When officers conducted the search warrant on Nov. 14, they found Cardwell suffering from withdrawals and Demayo with dirt on her hands. She admitted to ripping marijuana plants out of their pots in an attempt to destroy them. She knew that her medical card had expired more than a year ago, and that Cardwell’s had two weeks before.

Officers seized 11 marijuana plants, 229.3 grams of suspected marijuana, 1,149.4 grams of spice, approximately 267 grams of marijuana butter, and $7,906 in cash, rolled and secured with rubber bands.

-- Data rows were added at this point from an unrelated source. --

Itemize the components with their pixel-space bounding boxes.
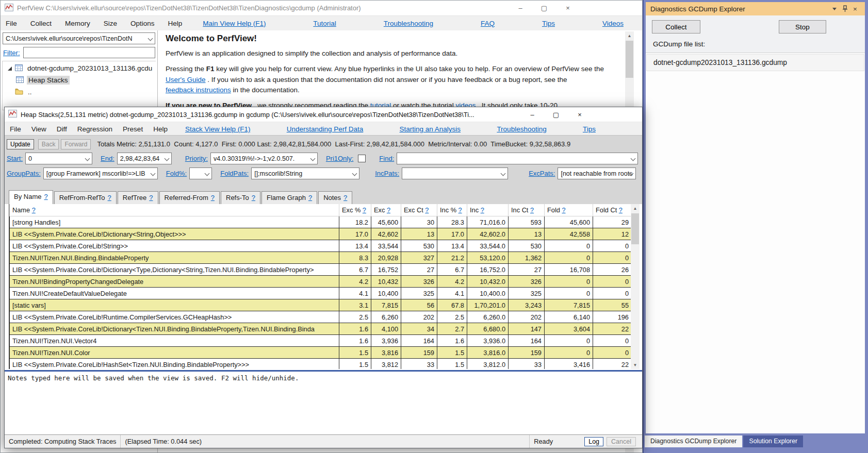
help-link-troubleshooting[interactable]: Troubleshooting xyxy=(384,20,433,27)
window-position-menu-icon[interactable] xyxy=(829,8,840,10)
find-link[interactable]: Find: xyxy=(379,155,394,162)
help-link-stack-view-help-f1-[interactable]: Stack View Help (F1) xyxy=(185,125,251,133)
list-item-gcdump-file[interactable]: dotnet-gcdump20231013_131136.gcdump xyxy=(646,54,864,71)
close-icon[interactable]: × xyxy=(568,107,592,122)
start-combo[interactable]: 0 xyxy=(25,153,92,164)
table-row[interactable]: LIB <<System.Private.CoreLib!String>>13.… xyxy=(10,240,631,252)
minimize-icon[interactable]: – xyxy=(520,107,544,122)
tree-item[interactable]: Heap Stacks xyxy=(3,74,156,86)
column-help-link[interactable]: ? xyxy=(363,206,366,214)
foldpct-combo[interactable] xyxy=(189,167,212,179)
table-row[interactable]: LIB <<System.Private.CoreLib!Dictionary<… xyxy=(10,323,631,335)
excpats-link[interactable]: ExcPats: xyxy=(529,170,555,177)
excpats-combo[interactable]: [not reachable from roots xyxy=(558,167,636,179)
back-button[interactable]: Back xyxy=(38,139,59,149)
panel-tab-solution-explorer[interactable]: Solution Explorer xyxy=(743,435,803,447)
table-row[interactable]: Tizen.NUI!BindingPropertyChangedDelegate… xyxy=(10,276,631,288)
column-header-fold[interactable]: Fold ? xyxy=(545,204,593,216)
table-row[interactable]: Tizen.NUI!Tizen.NUI.Vector41.63,9361641.… xyxy=(10,335,631,347)
column-header-exc-[interactable]: Exc % ? xyxy=(339,204,371,216)
tree-item-label[interactable]: .. xyxy=(26,88,34,96)
column-header-inc-[interactable]: Inc % ? xyxy=(437,204,467,216)
menu-file[interactable]: File xyxy=(10,125,21,133)
collect-button[interactable]: Collect xyxy=(652,20,700,33)
column-header-inc-ct[interactable]: Inc Ct ? xyxy=(509,204,545,216)
cell-name[interactable]: LIB <<System.Private.CoreLib!Runtime.Com… xyxy=(10,311,339,323)
tab-help-link[interactable]: ? xyxy=(108,194,111,202)
menu-help[interactable]: Help xyxy=(153,125,168,133)
expander-icon[interactable] xyxy=(8,66,12,71)
help-link-tutorial[interactable]: Tutorial xyxy=(313,20,336,27)
column-help-link[interactable]: ? xyxy=(32,206,36,214)
close-icon[interactable]: × xyxy=(556,1,580,15)
start-link[interactable]: Start: xyxy=(7,155,23,162)
tab-help-link[interactable]: ? xyxy=(44,193,47,200)
tree-item[interactable]: dotnet-gcdump_20231013_131136.gcdu xyxy=(3,62,156,74)
stop-button[interactable]: Stop xyxy=(779,20,826,33)
pri1only-checkbox[interactable] xyxy=(358,155,366,162)
tree-item[interactable]: .. xyxy=(3,86,156,98)
column-header-name[interactable]: Name ? xyxy=(10,204,339,216)
column-help-link[interactable]: ? xyxy=(387,206,390,214)
help-link-videos[interactable]: Videos xyxy=(602,20,624,27)
column-help-link[interactable]: ? xyxy=(481,206,484,214)
pin-icon[interactable] xyxy=(840,5,850,12)
menu-view[interactable]: View xyxy=(31,125,46,133)
cell-name[interactable]: Tizen.NUI!Tizen.NUI.Color xyxy=(10,347,339,359)
cell-name[interactable]: LIB <<System.Private.CoreLib!String>> xyxy=(10,240,339,252)
tab-refs-to[interactable]: Refs-To? xyxy=(221,191,260,204)
help-link-tips[interactable]: Tips xyxy=(583,125,596,133)
column-help-link[interactable]: ? xyxy=(425,206,429,214)
maximize-icon[interactable]: ▢ xyxy=(544,107,568,122)
table-row[interactable]: LIB <<System.Private.CoreLib!Dictionary<… xyxy=(10,228,631,240)
grid-scrollbar[interactable]: ▲ ▼ xyxy=(631,204,640,369)
scrollbar-thumb[interactable] xyxy=(626,41,633,78)
end-combo[interactable]: 2,98,42,83,64 xyxy=(117,153,172,164)
tab-help-link[interactable]: ? xyxy=(149,194,153,202)
close-icon[interactable]: × xyxy=(850,5,860,13)
help-link-tips[interactable]: Tips xyxy=(542,20,555,27)
cancel-button[interactable]: Cancel xyxy=(607,437,636,446)
update-button[interactable]: Update xyxy=(7,139,34,149)
cell-name[interactable]: LIB <<System.Private.CoreLib!Dictionary<… xyxy=(10,264,339,276)
help-link-main-view-help-f1-[interactable]: Main View Help (F1) xyxy=(203,20,266,27)
foldpats-link[interactable]: FoldPats: xyxy=(220,170,249,177)
priority-link[interactable]: Priority: xyxy=(185,155,208,162)
tab-reffrom-refto[interactable]: RefFrom-RefTo? xyxy=(54,191,117,204)
column-help-link[interactable]: ? xyxy=(619,206,623,214)
priority-combo[interactable]: v4.0.30319\%!->-1;v2.0.507. xyxy=(210,153,318,164)
column-header-exc-ct[interactable]: Exc Ct ? xyxy=(401,204,437,216)
menu-regression[interactable]: Regression xyxy=(77,125,112,133)
table-row[interactable]: LIB <<System.Private.CoreLib!HashSet<Tiz… xyxy=(10,359,631,370)
tab-help-link[interactable]: ? xyxy=(252,194,255,202)
panel-tab-diagnostics-gcdump-explorer[interactable]: Diagnostics GCDump Explorer xyxy=(645,435,742,447)
cell-name[interactable]: Tizen.NUI!Tizen.NUI.Binding.BindableProp… xyxy=(10,252,339,264)
minimize-icon[interactable]: – xyxy=(509,1,532,15)
foldpats-combo[interactable]: [];mscorlib!String xyxy=(251,167,359,179)
inline-link-feedback-instructions[interactable]: feedback instructions xyxy=(166,86,231,94)
cell-name[interactable]: LIB <<System.Private.CoreLib!Dictionary<… xyxy=(10,323,339,335)
menu-size[interactable]: Size xyxy=(104,20,117,27)
cell-name[interactable]: LIB <<System.Private.CoreLib!Dictionary<… xyxy=(10,228,339,240)
table-row[interactable]: LIB <<System.Private.CoreLib!Runtime.Com… xyxy=(10,311,631,323)
tab-reftree[interactable]: RefTree? xyxy=(118,191,158,204)
menu-help[interactable]: Help xyxy=(168,20,183,27)
find-combo[interactable] xyxy=(397,153,638,164)
incpats-link[interactable]: IncPats: xyxy=(375,170,399,177)
table-row[interactable]: [static vars]3.17,8155667.81,70,201.03,2… xyxy=(10,299,631,311)
menu-options[interactable]: Options xyxy=(130,20,155,27)
foldpct-link[interactable]: Fold%: xyxy=(166,170,187,177)
help-link-understanding-perf-data[interactable]: Understanding Perf Data xyxy=(287,125,364,133)
cell-name[interactable]: Tizen.NUI!CreateDefaultValueDelegate xyxy=(10,288,339,299)
cell-name[interactable]: Tizen.NUI!Tizen.NUI.Vector4 xyxy=(10,335,339,347)
incpats-combo[interactable] xyxy=(402,167,508,179)
tab-help-link[interactable]: ? xyxy=(343,194,347,202)
menu-memory[interactable]: Memory xyxy=(65,20,90,27)
help-link-starting-an-analysis[interactable]: Starting an Analysis xyxy=(400,125,461,133)
tab-notes[interactable]: Notes? xyxy=(318,191,352,204)
scroll-up-icon[interactable]: ▲ xyxy=(625,31,634,40)
scroll-up-icon[interactable]: ▲ xyxy=(631,204,640,212)
filter-input[interactable] xyxy=(23,47,156,58)
scrollbar-thumb[interactable] xyxy=(631,213,639,244)
menu-diff[interactable]: Diff xyxy=(57,125,67,133)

At the shop, officers seized 4.15 pounds of spice, more than 500 glass pipes, 600 packages of rolling papers, and business logs indicating $191,791 in sales.

“They seized fake urine kits they sold so people could pass urine tests,” Hassinger said. After the conduction of the warrant, the duo was arrested in Angola, Ind., waived

extradition from Indiana, and were arraigned in Hillsdale County.
Cardwell is in the Hillsdale County Jail after fleeing to Indiana, and Demayo is out on

bail. Both were unavailable for comment.